Copy out again, unchanged, the listing below from the line that has "чтобы выбрать именно" through the line that has "Dewa Nyoman Rai Bertemu Baba".

======== LISTED RECORDS

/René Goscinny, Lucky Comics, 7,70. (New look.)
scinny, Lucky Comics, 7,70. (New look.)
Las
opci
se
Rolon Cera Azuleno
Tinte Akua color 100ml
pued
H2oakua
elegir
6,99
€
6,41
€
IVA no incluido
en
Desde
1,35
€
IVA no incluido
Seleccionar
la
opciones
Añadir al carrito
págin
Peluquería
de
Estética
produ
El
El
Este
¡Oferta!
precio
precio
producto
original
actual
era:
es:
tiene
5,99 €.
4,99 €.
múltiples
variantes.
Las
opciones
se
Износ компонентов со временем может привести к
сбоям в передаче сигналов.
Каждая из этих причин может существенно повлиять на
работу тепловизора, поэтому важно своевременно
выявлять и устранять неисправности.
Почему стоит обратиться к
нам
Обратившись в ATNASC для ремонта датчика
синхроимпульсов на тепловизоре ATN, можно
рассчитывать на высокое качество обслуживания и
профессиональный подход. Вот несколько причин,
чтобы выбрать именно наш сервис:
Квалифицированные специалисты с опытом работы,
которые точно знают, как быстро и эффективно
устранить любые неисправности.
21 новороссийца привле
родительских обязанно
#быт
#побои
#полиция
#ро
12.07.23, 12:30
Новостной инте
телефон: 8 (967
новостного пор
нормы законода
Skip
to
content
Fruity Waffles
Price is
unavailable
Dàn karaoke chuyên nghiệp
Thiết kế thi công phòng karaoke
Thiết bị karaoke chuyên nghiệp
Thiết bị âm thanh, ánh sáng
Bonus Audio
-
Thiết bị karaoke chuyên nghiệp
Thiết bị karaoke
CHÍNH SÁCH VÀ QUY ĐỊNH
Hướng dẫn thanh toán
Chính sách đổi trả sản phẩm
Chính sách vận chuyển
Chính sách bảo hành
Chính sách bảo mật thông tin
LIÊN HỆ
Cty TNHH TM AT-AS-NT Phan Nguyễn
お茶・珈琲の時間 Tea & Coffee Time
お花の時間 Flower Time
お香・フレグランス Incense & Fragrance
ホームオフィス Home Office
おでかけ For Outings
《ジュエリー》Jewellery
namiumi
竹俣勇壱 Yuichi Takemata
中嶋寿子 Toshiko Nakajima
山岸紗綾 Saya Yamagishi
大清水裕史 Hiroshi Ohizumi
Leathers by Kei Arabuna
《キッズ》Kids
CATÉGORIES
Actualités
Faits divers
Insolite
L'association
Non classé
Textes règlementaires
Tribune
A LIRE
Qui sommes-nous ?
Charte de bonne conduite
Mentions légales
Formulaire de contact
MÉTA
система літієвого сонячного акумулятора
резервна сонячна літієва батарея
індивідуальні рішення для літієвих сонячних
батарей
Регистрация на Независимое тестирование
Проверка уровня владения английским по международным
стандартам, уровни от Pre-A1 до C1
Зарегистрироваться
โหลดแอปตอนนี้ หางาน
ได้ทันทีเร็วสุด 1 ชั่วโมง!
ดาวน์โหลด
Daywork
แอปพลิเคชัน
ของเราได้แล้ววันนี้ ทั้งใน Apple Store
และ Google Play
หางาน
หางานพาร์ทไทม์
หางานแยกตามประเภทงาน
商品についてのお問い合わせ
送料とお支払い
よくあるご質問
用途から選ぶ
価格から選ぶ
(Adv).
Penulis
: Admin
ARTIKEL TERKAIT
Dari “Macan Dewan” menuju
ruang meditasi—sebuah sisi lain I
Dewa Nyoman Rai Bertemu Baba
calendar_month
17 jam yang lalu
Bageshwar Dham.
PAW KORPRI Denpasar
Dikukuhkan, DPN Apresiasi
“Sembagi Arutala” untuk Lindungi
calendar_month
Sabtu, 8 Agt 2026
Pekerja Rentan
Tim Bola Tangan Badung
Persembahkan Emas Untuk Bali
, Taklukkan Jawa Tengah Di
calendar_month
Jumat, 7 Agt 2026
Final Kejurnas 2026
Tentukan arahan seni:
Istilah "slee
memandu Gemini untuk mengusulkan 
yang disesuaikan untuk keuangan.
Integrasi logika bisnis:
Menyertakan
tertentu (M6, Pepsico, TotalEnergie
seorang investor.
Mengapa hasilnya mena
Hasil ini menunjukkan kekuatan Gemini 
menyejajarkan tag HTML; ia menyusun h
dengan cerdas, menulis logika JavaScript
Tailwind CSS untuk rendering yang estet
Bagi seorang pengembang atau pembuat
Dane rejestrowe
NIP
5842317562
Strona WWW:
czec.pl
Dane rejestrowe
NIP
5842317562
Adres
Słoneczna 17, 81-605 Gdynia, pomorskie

================

▶ **REPLY TO THE TASK**:
чтобы выбрать именно наш сервис:
Квалифицированные специалисты с опытом работы,
которые точно знают, как быстро и эффективно
устранить любые неисправности.
21 новороссийца привле
родительских обязанно
#быт
#побои
#полиция
#ро
12.07.23, 12:30
Новостной инте
телефон: 8 (967
новостного пор
нормы законода
Skip
to
content
Fruity Waffles
Price is
unavailable
Dàn karaoke chuyên nghiệp
Thiết kế thi công phòng karaoke
Thiết bị karaoke chuyên nghiệp
Thiết bị âm thanh, ánh sáng
Bonus Audio
-
Thiết bị karaoke chuyên nghiệp
Thiết bị karaoke
CHÍNH SÁCH VÀ QUY ĐỊNH
Hướng dẫn thanh toán
Chính sách đổi trả sản phẩm
Chính sách vận chuyển
Chính sách bảo hành
Chính sách bảo mật thông tin
LIÊN HỆ
Cty TNHH TM AT-AS-NT Phan Nguyễn
お茶・珈琲の時間 Tea & Coffee Time
お花の時間 Flower Time
お香・フレグランス Incense & Fragrance
ホームオフィス Home Office
おでかけ For Outings
《ジュエリー》Jewellery
namiumi
竹俣勇壱 Yuichi Takemata
中嶋寿子 Toshiko Nakajima
山岸紗綾 Saya Yamagishi
大清水裕史 Hiroshi Ohizumi
Leathers by Kei Arabuna
《キッズ》Kids
CATÉGORIES
Actualités
Faits divers
Insolite
L'association
Non classé
Textes règlementaires
Tribune
A LIRE
Qui sommes-nous ?
Charte de bonne conduite
Mentions légales
Formulaire de contact
MÉTA
система літієвого сонячного акумулятора
резервна сонячна літієва батарея
індивідуальні рішення для літієвих сонячних
батарей
Регистрация на Независимое тестирование
Проверка уровня владения английским по международным
стандартам, уровни от Pre-A1 до C1
Зарегистрироваться
โหลดแอปตอนนี้ หางาน
ได้ทันทีเร็วสุด 1 ชั่วโมง!
ดาวน์โหลด
Daywork
แอปพลิเคชัน
ของเราได้แล้ววันนี้ ทั้งใน Apple Store
และ Google Play
หางาน
หางานพาร์ทไทม์
หางานแยกตามประเภทงาน
商品についてのお問い合わせ
送料とお支払い
よくあるご質問
用途から選ぶ
価格から選ぶ
(Adv).
Penulis
: Admin
ARTIKEL TERKAIT
Dari “Macan Dewan” menuju
ruang meditasi—sebuah sisi lain I
Dewa Nyoman Rai Bertemu Baba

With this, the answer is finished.